A mãe ama e odeia. Onde há amor, há ódio. Um não existe sem o outro. No cuidado com o bebê, no enfrentamento da sua dependência, o amor e o ódio se organizam, vão se compondo, se entrelaçando e não impedem que a mãe mantenha os cuidados de modo eficiente. O problema não está nessa composição, amor-ódio, mas na indiferença, no desinteresse. Onde há amor e ódio, há interesse, há envolvimento. O ódio é tão fundamental quanto o amor, ele é estruturante, organizador. A mãe é capaz de continuar amando apesar do ódio, ou melhor, justamente por ele. Mantém sua ambivalência – ama e odeia – se equilibrando e trazendo bons resultados.  Essa dupla torna a mulher criativa, quando ela vai buscar, por exemplo, formas de cuidar que não a estressem tanto. Lembramos de uma mãe que perguntava (Roda de Conversa na plataforma digital, ao vivo)) se ela podia dar de mamar deitada. Conta que adormecia, o bebê continuava mamando e quando acordava o bebê dormia placidamente ao seu lado. E não é que ela acordava descansada!

A constatação do ódio pode assustar e trazer medo de que ele passe a frente, como se fosse inviabilizar o amor. Mas isso se deve ao fato de imaginarmos que não possa haver ódio, como se sua existência fosse inadmissível. Ele é administrável sim, junto com o amor. O fato de o bebê deixar a mãe irritada não quer dizer que ele não possa ser amado. O bebê pode chorar muito, dormir pouco, irritar a mãe e mesmo assim ser muito gostado.

O bebê não responde aos cuidados da mãe como ela gostaria: quantas vezes ela se esfalfa e o bebê não reage de acordo. A mulher faz renúncias em nome de sua responsabilidade, usa seus recursos para se colocar no lugar do bebê e supor do que ele precisa, mas isso não quer dizer que não se irrite, não se canse e que não gostaria de ir dar uma volta, sozinha de preferência.

Imaginar que a maternidade se dê em torno de um amor sem fim, sem tamanho, é o mesmo que acreditar na existência de fadas.  Winnicott, psicanalista inglês, (1896-1971) criou o conceito de “mãe suficientemente boa”, com o qual pretendia    desvincular a palavra “mãe” da palavra “boa”. Daí ter intercalado a palavra “suficientemente” entre “mãe” e “boa”. Ele observa que gostaria de falar de uma mãe que fosse uma pessoa “real”, isto é, de carne e osso. Em uma ocasião, ao ser convidado para falar a uma plateia de mulheres, todas mães, ansiosas para ouvi-lo, ele logo foi avisando que não tinha nenhuma intenção de contar a elas como se deveria cuidar de uma criança, porque ele mesmo não sabia!

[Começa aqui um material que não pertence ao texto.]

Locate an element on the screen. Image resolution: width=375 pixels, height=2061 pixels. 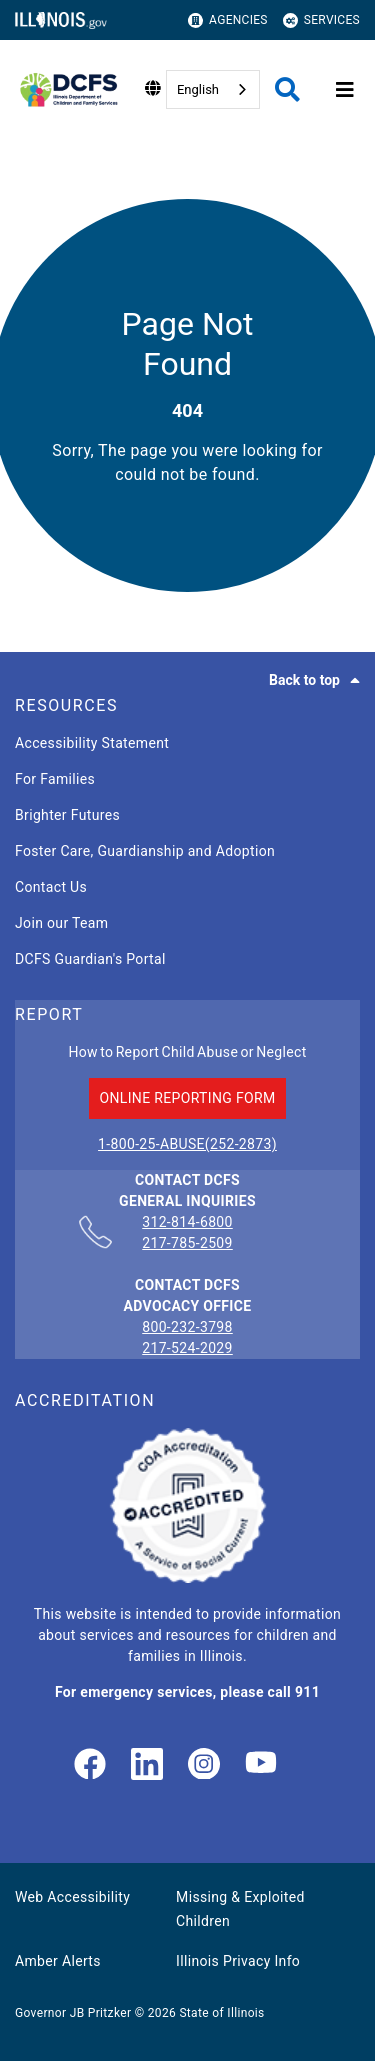 217-785-2509 is located at coordinates (187, 1243).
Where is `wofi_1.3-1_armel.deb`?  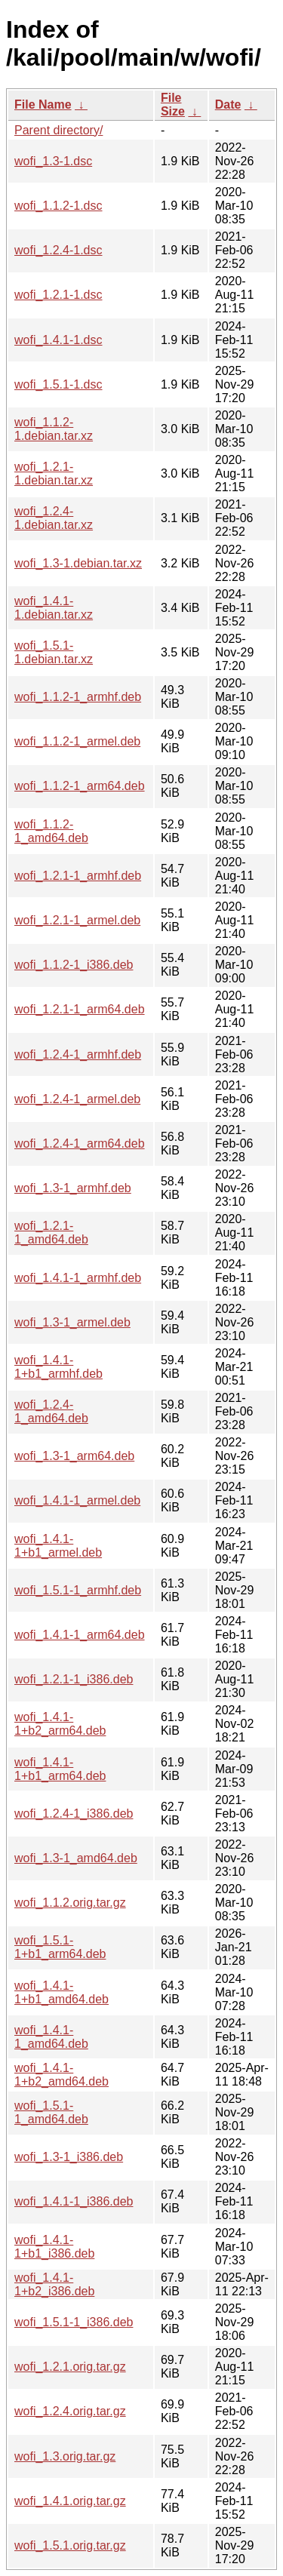 wofi_1.3-1_armel.deb is located at coordinates (72, 1322). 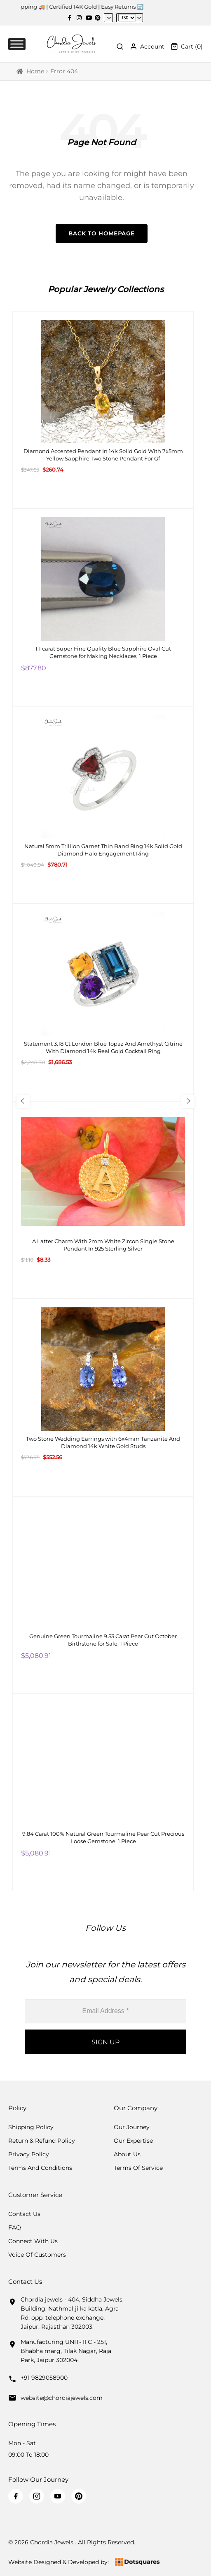 The width and height of the screenshot is (211, 2576). Describe the element at coordinates (33, 2241) in the screenshot. I see `Connect with us` at that location.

Uma mãe, que mesmo hipoteticamente, pudesse satisfazer o bebê até antes dele solicitar, adivinhando o que e como ele quer ser satisfeito, não ajuda em nada. O bebê não aprende a pedir, a se manifestar, a chamar a atenção dela. E o bebê que recebe tudo sempre a toda hora, não aprende a esperar, não aprende minimamente como ele mesmo pode resolver o problema. Só para dar um exemplo, o bebê que conquista a habilidade de chupar seu próprio dedo e ir se acalmando, pode esperar por mais tempo até a mãe aparecer. Se a mãe acha que precisa entreter o bebê o tempo em que ele estiver acordado, ela o impede de descobrir como é que ele pode fazer isso. Deixando o bebê um tanto por conta dele, ele descobre as mãos, observa minunciosamente tudo que está a sua volta, presta atenção nos ruídos da casa, experimenta novos movimentos com o corpo. Assim, uma mãe que não é eficiente o tempo todo, pode ser bem interessante do ponto de vista do desenvolvimento do bebê.

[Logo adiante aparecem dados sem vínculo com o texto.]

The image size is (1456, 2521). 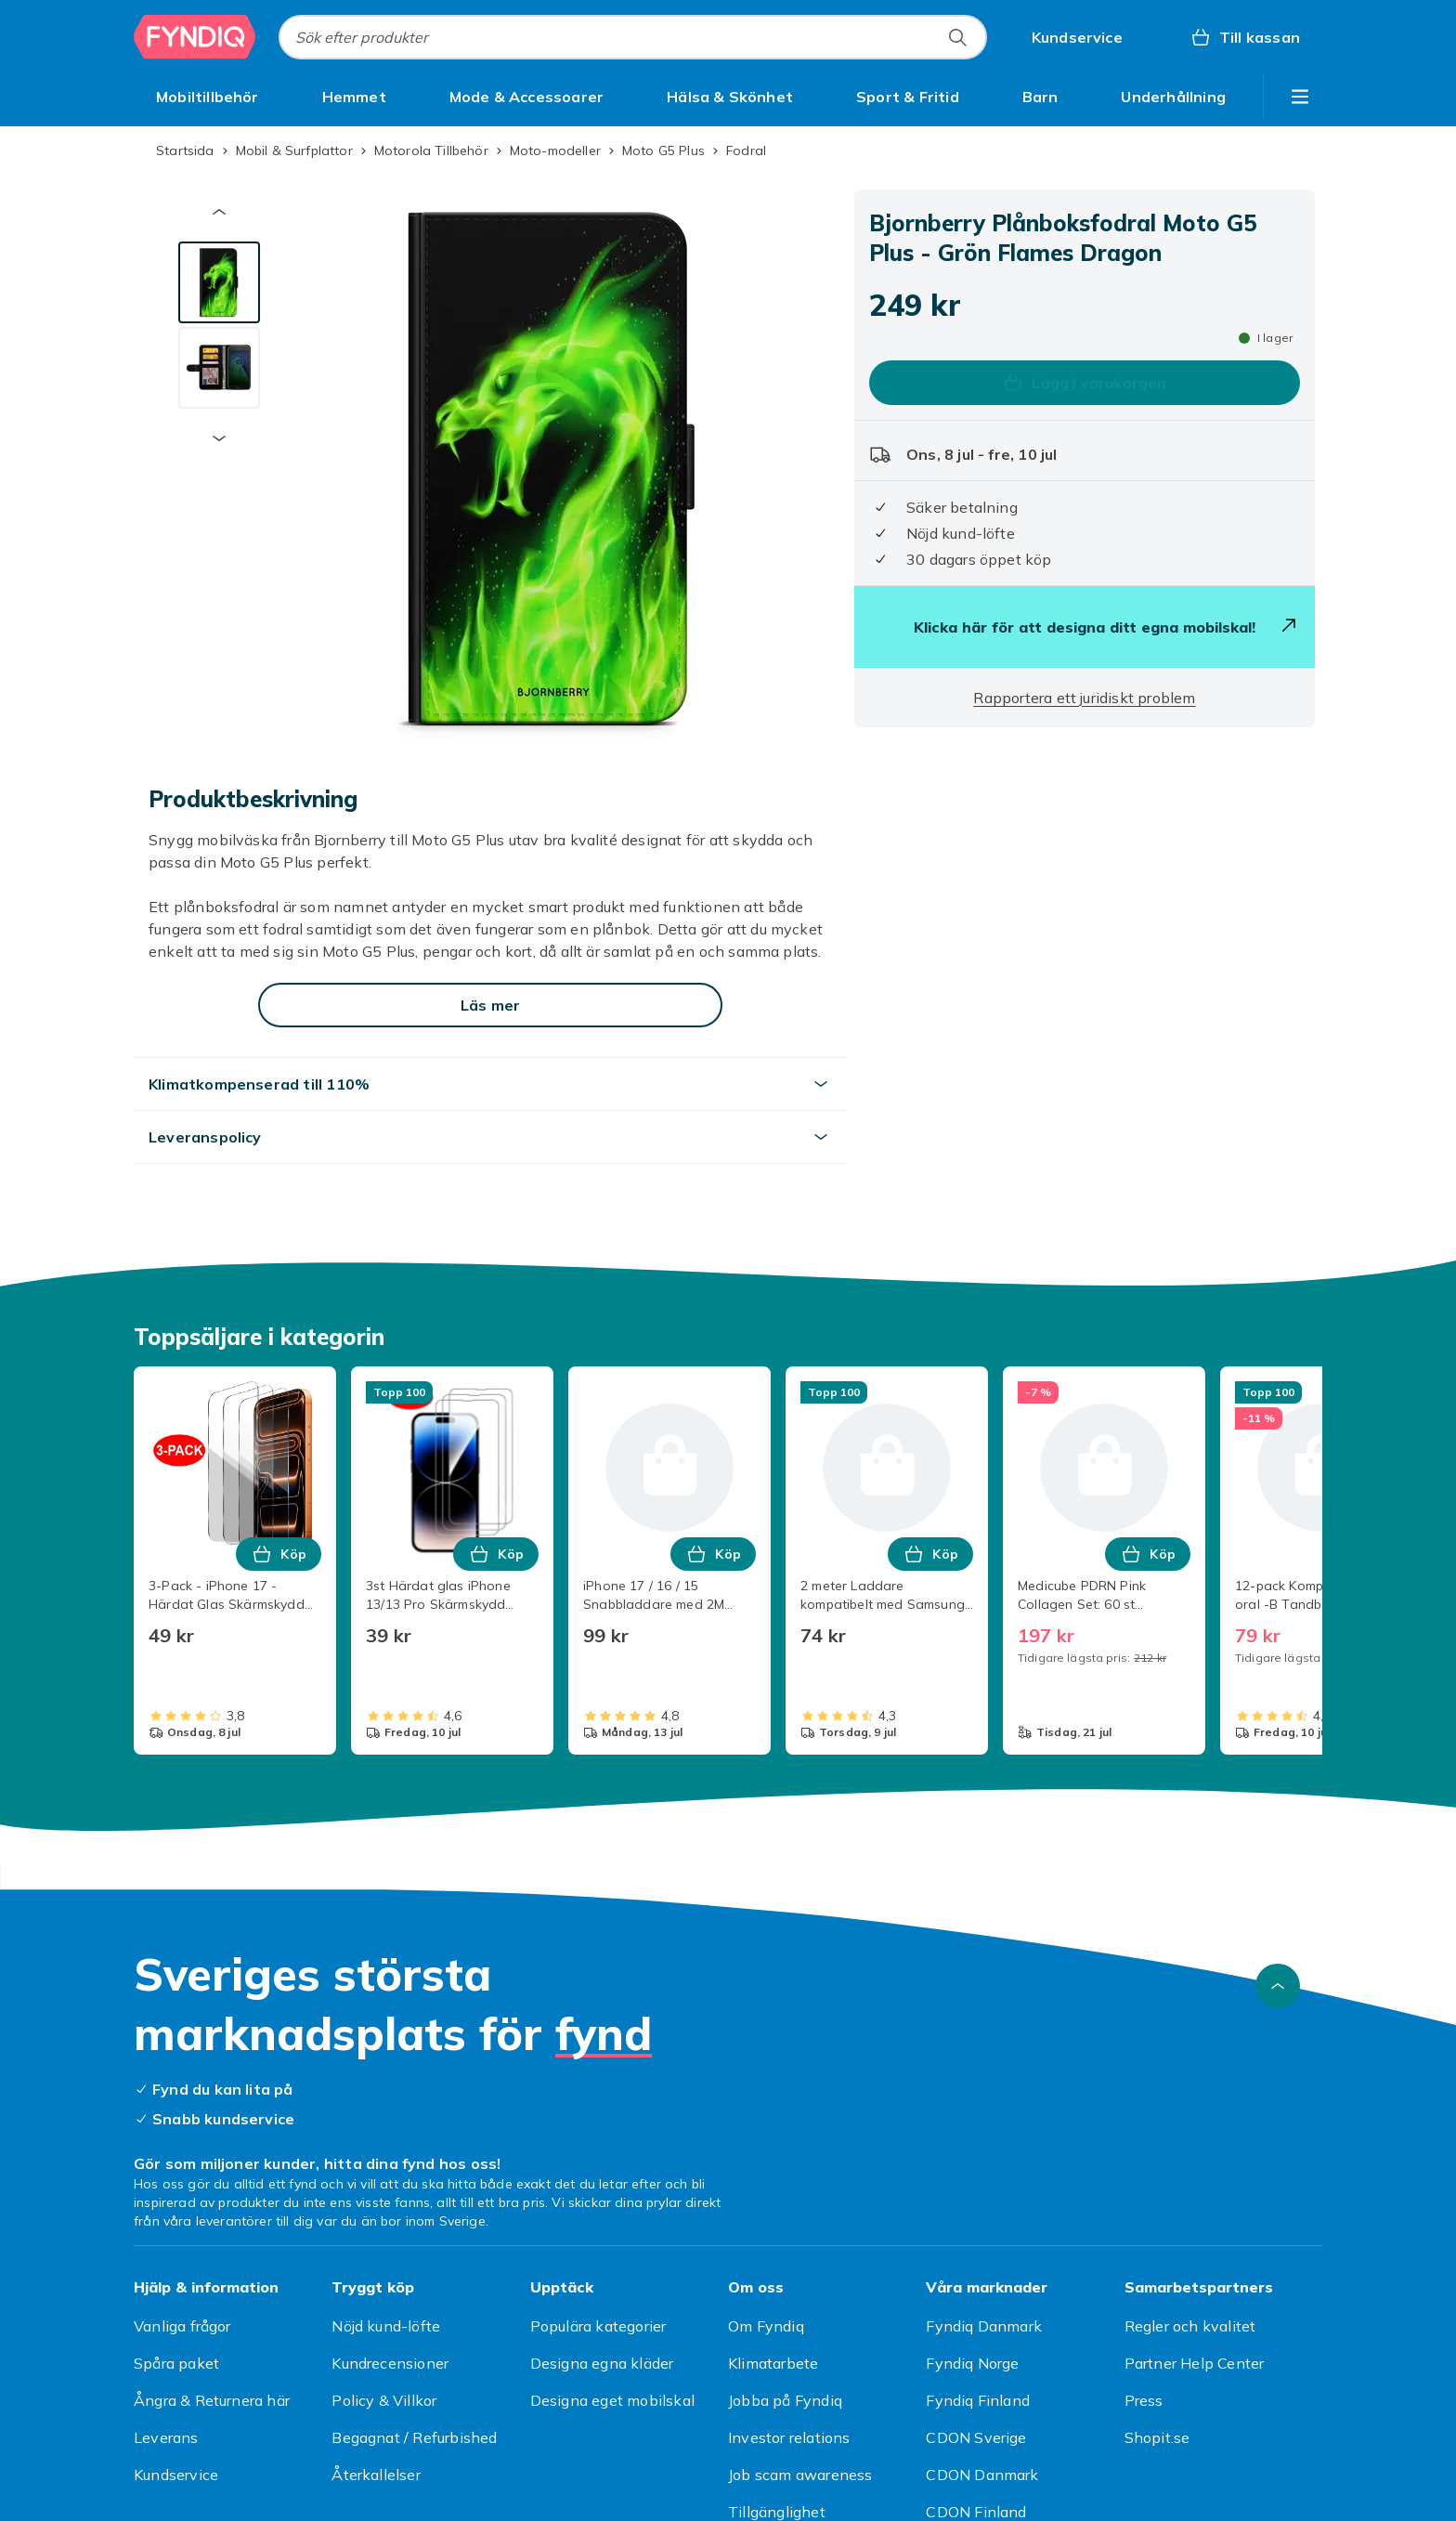 I want to click on [Gå till toppen av sidan], so click(x=1277, y=1986).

Uma participante da Roda escreve: “segundo round agora, o bebê está, graças a Deus, dormindo há 45 minutos. Não sei mais o que fazer com esse tempo todo”. É bonita esta constatação.

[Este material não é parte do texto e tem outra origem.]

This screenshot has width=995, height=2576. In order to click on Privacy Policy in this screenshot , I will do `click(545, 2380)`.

Enquanto outra participante desabafa ao dizer “dá um desespero não saber o que os bebês têm”, quando choram, choram, choram e tudo que se tenta não resolve. Às vezes, simplesmente, não se sabe mesmo, e o que é possível fazer é ficar junto e esperar.

O amor pelo bebê faz par com o cansaço, indignação, exasperação, e não nos assustemos, com o ódio. Sim. A rigor não existe amor sem ódio. Os dois andam juntos – e não só na relação com o bebê – mas em qualquer relação.

Eva Wongtschowski é psicanalista, participa das Rodas de Conversa do Gamp21 e realiza atendimento clínico.